Andersen Global is an association of legally separate, independent member firms providing services under the brand Andersen, Andersen Tax, Andersen Tax & Legal or Andersen Legal. The association reports to having more than 7000 professionals, more than 1000 global partners, and a presence in more than 263 locations worldwide through its member firms and collaborating firms. The member firms and collaborating firms of Andersen Global provide services to global clients in all facets of their tax and legal affairs.

Through its member firms, Andersen Global has a presence in North America, Latin America, Africa, Europe, and the Middle East.

History 
In July 2013, WTAS Global was founded by U.S. member firm WTAS LLC, a wealth and tax advisory firm that had been founded in 2002 by 23 former Arthur Andersen partners. In 2014, WTAS LLC changed its name to Andersen Tax, and WTAS Global changed its name to Andersen Global.

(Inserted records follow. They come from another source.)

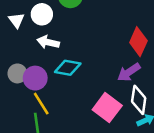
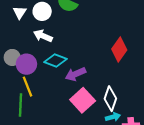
purple arrow: (129, 72) -> (75, 74), moved

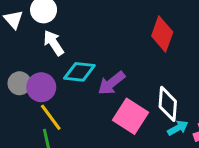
white arrow: (43, 36) -> (54, 43), turned 48

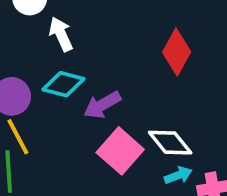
white arrow: (54, 43) -> (61, 34), moved
white diamond: (168, 104) -> (170, 143), turned -52

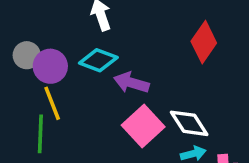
purple arrow: (102, 105) -> (131, 83), turned 40

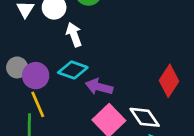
red diamond: (204, 42) -> (169, 81), moved

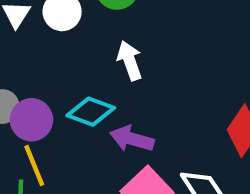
white arrow: (74, 35) -> (130, 61), moved

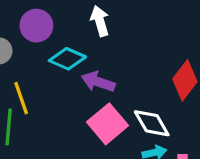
purple circle: (31, 120) -> (36, 26), moved

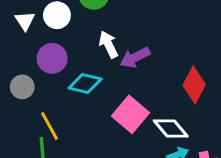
purple arrow: (98, 82) -> (135, 57), moved, turned -36
pink square: (107, 124) -> (131, 114), moved

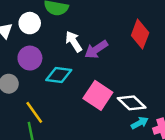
red diamond: (194, 85) -> (140, 34), moved

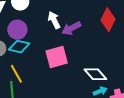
cyan diamond: (59, 75) -> (19, 47), moved
pink square: (98, 95) -> (57, 57), moved, turned 35

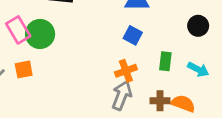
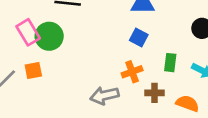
gray arrow: (122, 95) -> (104, 96), moved, turned -124
brown cross: (160, 101) -> (155, 93), moved

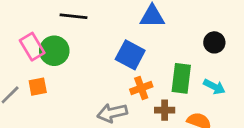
blue square: (139, 38) -> (130, 55), moved, size x1.5
green rectangle: (170, 63) -> (181, 78), size x1.5

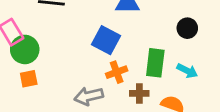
green circle: (54, 51) -> (25, 49), moved
orange square: (38, 87) -> (29, 79), moved

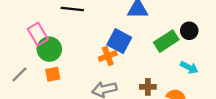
green rectangle: (155, 63) -> (166, 41), moved, turned 50
orange cross: (117, 72) -> (108, 56), moved

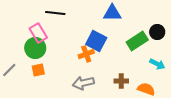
pink rectangle: (38, 34) -> (38, 33), moved

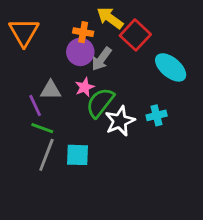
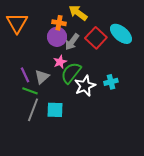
red square: (135, 35) -> (96, 38), moved
cyan ellipse: (171, 67) -> (121, 34), moved
gray triangle: (51, 90) -> (42, 77), moved, turned -42

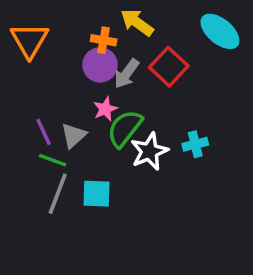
cyan ellipse: (121, 34) -> (220, 31), moved

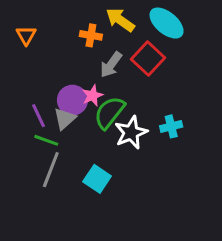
cyan ellipse: (220, 31) -> (167, 23), moved
orange triangle: (29, 40) -> (26, 35), size x0.6
purple circle: (100, 65) -> (72, 100), moved
cyan square: (97, 194) -> (97, 179), moved, turned 32

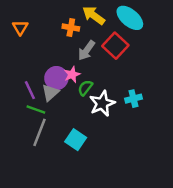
green semicircle: (109, 113) -> (85, 88), size x0.6

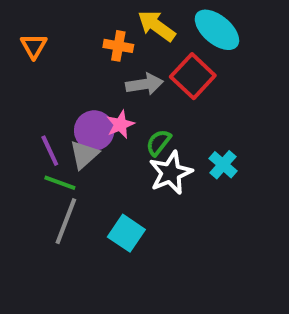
gray arrow: (86, 50) -> (144, 84), turned -135
green semicircle: (85, 88) -> (159, 143), moved
cyan cross: (133, 99) -> (223, 165), turned -35

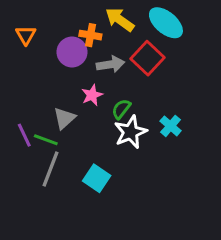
purple circle: (94, 130) -> (72, 52), moved
purple line: (50, 151) -> (24, 135), moved

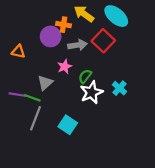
orange triangle: (26, 35) -> (18, 52), moved, turned -48
purple line: (24, 135) -> (17, 95), turned -56

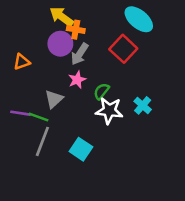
yellow arrow: (84, 14) -> (62, 17), moved
gray arrow: (77, 45) -> (80, 54), moved, turned 132
orange triangle: (18, 52) -> (22, 62), turned -32
white star: (91, 92) -> (109, 111), turned 30

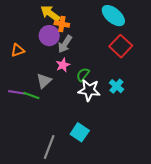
red square: (123, 49) -> (121, 46), moved
gray line: (42, 141) -> (49, 147), moved
cyan square: (81, 149) -> (80, 132), moved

In July 2017, Andersen Global announced its global Board of Directors led by Andersen Global Chairman Mark Vorsatz.

In September 2018, Andersen Global announced the existence of its European Regional Board of Directors, which is led by co-Managing Directors Andrea De Vecchi and Paolo Mondia. The board is composed of tax and legal partners from Andersen Global member firms in the EU.

In 2018, Andersen Global announced several locations adopting the Andersen name, such as in Canada and Uruguay.

By the Fall of 2018, Andersen Global had grown to a headcount of more than 3,500 professionals in more than 111 locations across the globe.

As of early 2019, Andersen Global reported locations in 48 countries, with legal capabilities in 39. Vorsatz stated the firm is focused on rapid growth and expects to have locations in 100 countries in three years. Vorsatz plans to add 20 law firms to Andersen Global in 2019. In Fall 2019, Andersen Tax changed its brand name to Andersen.